General question on implementing a gradual rollout service

Hi there,

I have a general design questions on implementing a maintenance deployment service. For the design of this service, I have the following goals:

  1. Compared to simple one shot deployment, I would like to design an abstraction layer to gradually rollout the deployment to all nodes with target state. The rollout process itself will watch the state of the host, and use ansible playbook as the tool to cover them.
  2. The rollout process involves smart scheduling, including the understanding of different node pool inside k8s (we have divided the k8s nodes into groups for different teams, and our current concensus is to at most perform maintenance on 1 node of each group to avoid disruption).
  3. The rollout process also will need to be smart enough to detect the nodes to be impacted, check if there is any client traffic running on it, prepare the nodes to be ready for maintenance (condon, drain, etc), and perform custom test after certain node finished maintenance.
  4. The rollout process can also be tracked with clear progress, and audit on the actions.
  5. Rollout process config should be managed for each individual maintenance plans, with approval capability.
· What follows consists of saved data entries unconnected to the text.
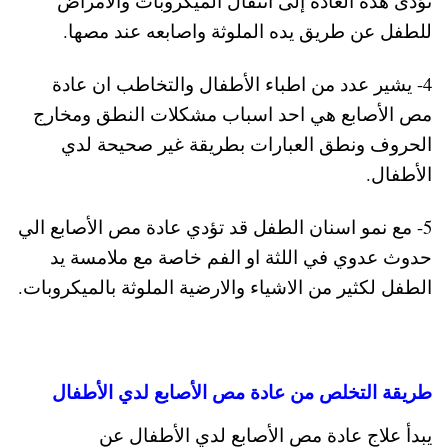
تؤدى هذه العادة إلى انتقال الميكروبات والامراض
للطفل عن طريق يده الملوثة واصابعه عند مصها.
4- يشير عدد من اطباء الأطفال والتخاطب ان عادة
مص الأصابع هي احد اسباب مشكلات النطق ومخارج
الحروف ونطق العبارات بطريقة غير صحيحة لدي
الأطفال.
5- مع نمو اسنان الطفل قد تؤدي عادة مص الأصابع الي
حدوث عدوي في اللثة او الفم خاصة مع ملامسة يد
الطفل لكثير من الاشياء والارضية الملوثة بالميكروبات.
طريقة التخلص من عادة مص الأصابع لدي الأطفال
يبدأ علاج عادة مص الأصابع لدي الأطفال عن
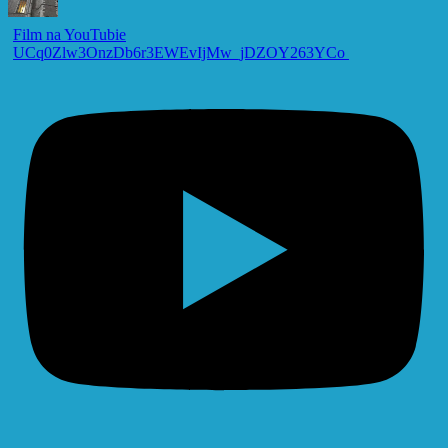
Film na YouTubie
UCq0Zlw3OnzDb6r3EWEvIjMw_jDZOY263YCo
Our internal stack relies heavily on ansible for infrastructure automation, so I’m checking the extensibility of ansible awx to be integrated into my current design. From my current observation in the current implementation, I think it is perfect for a simple deployment tracking and management purposes. However, is that easy to integrate the above design on top of the ansible awx to achieve my goal?

Thanks in advance.

Jianan.

It wasn’t clear to me what you meant by this part until I read the rest of your post, which seems to indicate you’re predominantly interested in performing maintenance on k8s cluster nodes. Is that correct? When you talk about deployments, I assume you mean app deployments, but again my interpretation from the rest of your post is you’re mainly interested in performing k8s cluster activities in an ordered way.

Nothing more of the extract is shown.